* **Given data**:
━━━━━━━━━━━━━━━━━━━━
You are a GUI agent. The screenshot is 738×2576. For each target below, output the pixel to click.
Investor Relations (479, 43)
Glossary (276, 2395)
━━━━━━━━━━━━━━━━━━━━
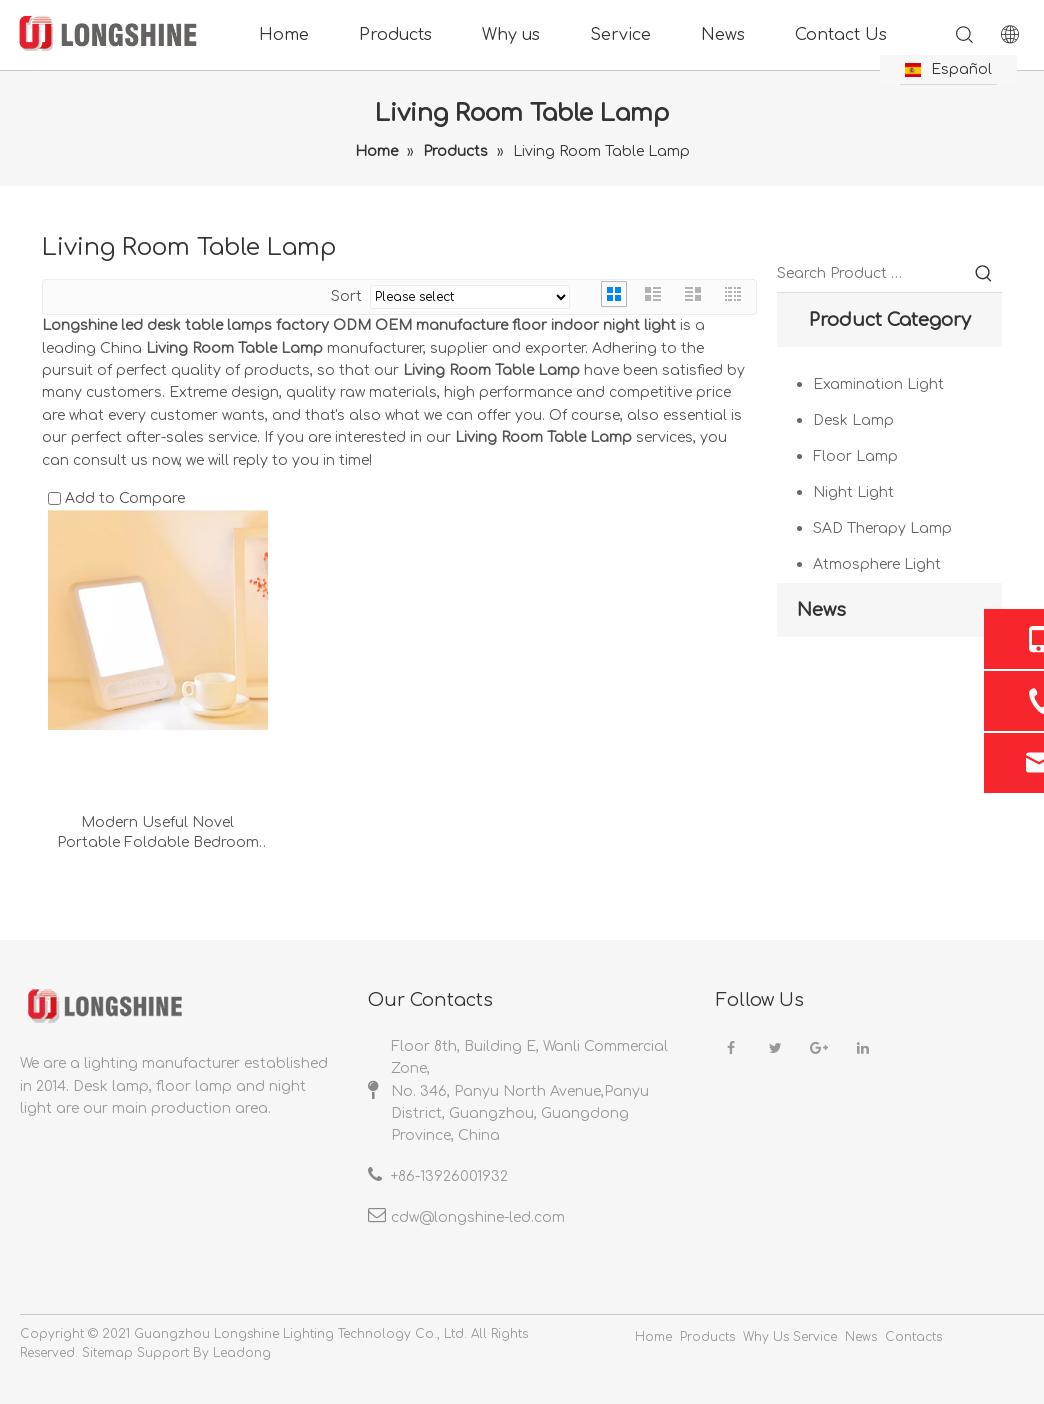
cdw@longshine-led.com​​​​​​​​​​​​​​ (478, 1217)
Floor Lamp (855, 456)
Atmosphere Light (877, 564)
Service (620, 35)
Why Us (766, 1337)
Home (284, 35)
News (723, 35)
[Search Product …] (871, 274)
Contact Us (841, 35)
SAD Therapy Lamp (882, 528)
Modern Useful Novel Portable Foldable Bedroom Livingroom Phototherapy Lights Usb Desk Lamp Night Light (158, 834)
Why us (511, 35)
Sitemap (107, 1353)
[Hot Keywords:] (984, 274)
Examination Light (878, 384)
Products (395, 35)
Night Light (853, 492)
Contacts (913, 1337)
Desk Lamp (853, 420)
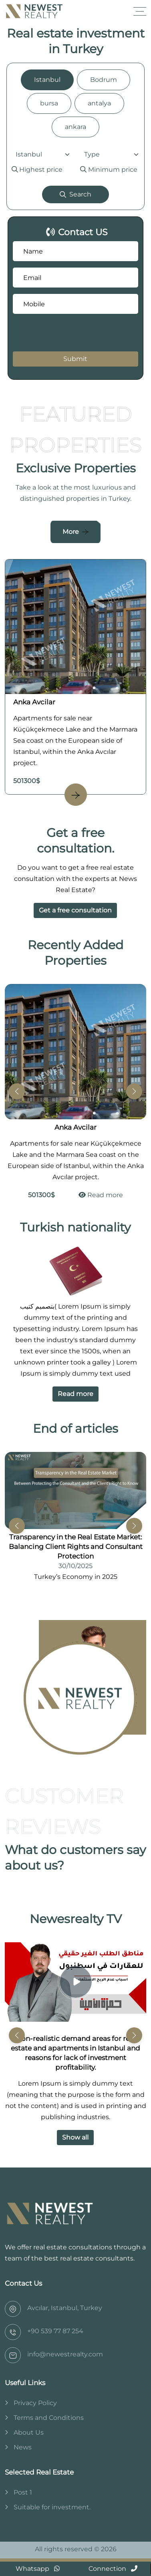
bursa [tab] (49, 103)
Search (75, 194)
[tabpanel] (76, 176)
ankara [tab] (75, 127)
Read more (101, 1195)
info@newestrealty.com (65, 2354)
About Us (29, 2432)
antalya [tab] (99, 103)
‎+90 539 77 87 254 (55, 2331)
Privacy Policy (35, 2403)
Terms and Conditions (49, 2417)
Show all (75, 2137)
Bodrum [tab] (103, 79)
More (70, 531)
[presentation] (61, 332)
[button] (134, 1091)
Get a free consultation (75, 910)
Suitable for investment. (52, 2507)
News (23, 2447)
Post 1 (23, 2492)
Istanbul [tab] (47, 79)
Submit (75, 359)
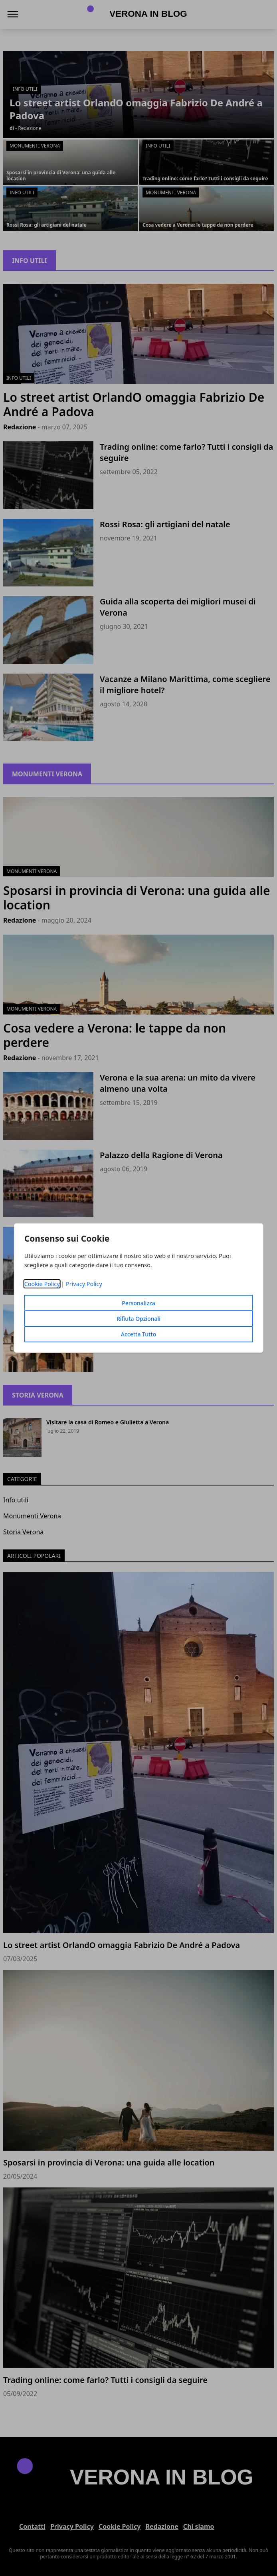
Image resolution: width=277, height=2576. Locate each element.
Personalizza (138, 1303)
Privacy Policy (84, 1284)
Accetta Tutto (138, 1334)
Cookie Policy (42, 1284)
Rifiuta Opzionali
━━━━━━━━━━━━━━━━━━━━
Print everything from the line with "Desk Lamp (853, 420)" down to the line with "News (23, 2447)" in the entries above, both lines included and nothing more, without the pictures.

Desk Lamp (853, 420)
bursa [tab] (49, 103)
Search (75, 194)
[tabpanel] (76, 176)
ankara [tab] (75, 127)
Read more (101, 1195)
info@newestrealty.com (65, 2354)
About Us (29, 2432)
antalya [tab] (99, 103)
‎+90 539 77 87 254 (55, 2331)
Privacy Policy (35, 2403)
Terms and Conditions (49, 2417)
Show all (75, 2137)
Bodrum [tab] (103, 79)
More (70, 531)
[presentation] (61, 332)
[button] (134, 1091)
Get a free consultation (75, 910)
Suitable for investment. (52, 2507)
News (23, 2447)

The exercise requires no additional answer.